Lucia wondered how long the rain had been pouring and, with some urgency, edged off the bed and slipped her rain jacket over her duster. The throbbing rain dangled a curtain of mist outside her open window – the skies heft with the twining bodies of clouds. Outside it was already light.  She worried about the rice fields that could have turned waterlogged and, by now, caking with mud. She floated barefoot across the narrow partitions of the bamboo walls, and the gaps of the hallway, the slat floor squeaking as she whisked by.

Her nephew, Jimwell, who’d arrived at Madarag the day before for a visit, lay quietly asleep in the next room. A mobile phone vibrated next to him but Lucia did not want to wake him. She wanted to ask him last night why he came but there were other things to worry about. Her farm wasn’t making much and she feared he would ask for something she might not be able to afford or give. That was something she’d ache about like some flame being stoked in her gut. She paused when she reached the house’s small receiving area, only to see her son gone. His sleeping mat was already folded on top of a wooden bench. The radio beside it droned with static. She looked out of the window and found Arvin, sunburned skin glistening with rain, crouching by the pond fields, drilling holes between the canal walls of the paddies to drain water out of them. He no longer looked like a boy of nineteen but a man with his muscles straining around his neck, his shoulders rounded and chiselled. Valleys and wide flat-lands glinted behind him; the trees that stood on the edges of the rice fields were draped in rain water.

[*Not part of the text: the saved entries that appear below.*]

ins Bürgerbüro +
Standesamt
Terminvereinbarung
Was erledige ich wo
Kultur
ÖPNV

‘Are the rice plants flooded?’ Lucia called out when she reached the ladder of the house whose elevated foundations, abetted by sturdy culms of bamboo, sank into squares of concrete. Her feet landed on the soil, soft and wet – the crunching of her bones drowned out by the squawks of hens and roosters and the squeals of pigs penned behind the sty. The roosters and fowls and the dog and her puppies scrambled to circle her, their heads aloft and alert for an early meal. She felt the cold air circling pockets of mist toward her skin; the weight of humidity that blanketed them the night before had simmered out.

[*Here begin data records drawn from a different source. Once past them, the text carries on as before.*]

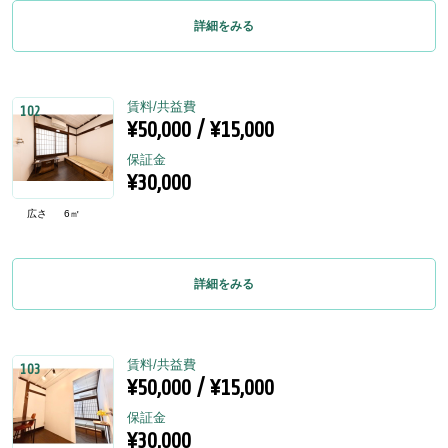
詳細をみる
賃料/共益費
102
¥50,000 / ¥15,000
保証金
¥30,000
広さ
6㎡
詳細をみる
賃料/共益費
103
¥50,000 / ¥15,000
保証金
¥30,000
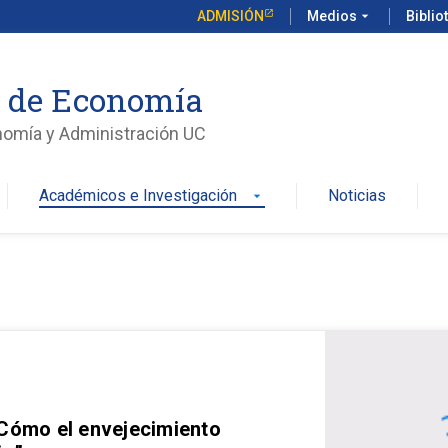
ADMISIÓN
Medios
arrow_drop_down
Biblio
o de Economía
nomía y Administración UC
Académicos e Investigación
Noticias
arrow_drop_down
 Cómo el envejecimiento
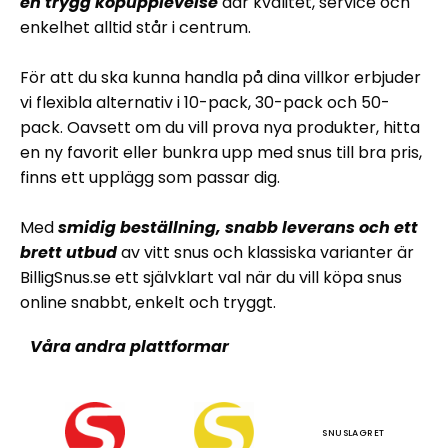
en trygg köpupplevelse
där kvalitet, service och
enkelhet alltid står i centrum.
För att du ska kunna handla på dina villkor erbjuder
vi flexibla alternativ i 10-pack, 30-pack och 50-
pack. Oavsett om du vill prova nya produkter, hitta
en ny favorit eller bunkra upp med snus till bra pris,
finns ett upplägg som passar dig.
Med
smidig beställning, snabb leverans och ett
brett utbud
av vitt snus och klassiska varianter är
BilligSnus.se ett självklart val när du vill köpa snus
online snabbt, enkelt och tryggt.
Våra andra plattformar
SNUSLAGRET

‘I got up as soon as the rain started,’ her son called back, pressing his fingers against the mud that surrounded the young, short stalks of rice. The soles of his feet and the corner of his ankles were buried in the swirl of muck.

‘I’ll cook for you some breakfast. Come and eat when you’re done.’ She wasn’t sure if he’d heard her. She got busy with the drenched firewood by the small stove on a concrete cubicle they had placed a few steps away from their stilted house. She stacked the firewood on top of each other and lit it with a match that she thumbed out of the side pocket of her dress.

She noticed her nephew yawning by the ladder when she turned to chase the hens and the chicks that occupied the table as well as the benches below the elevated house. Thick bellies of smoke from the firewood looped and wrung about them the odour of wet muddied boots and rotten leather.

‘Ah, you are awake. How was your sleep?’ She wondered if this time she should ask why he came but fought the urge to do so. He’d probably tell her in no time.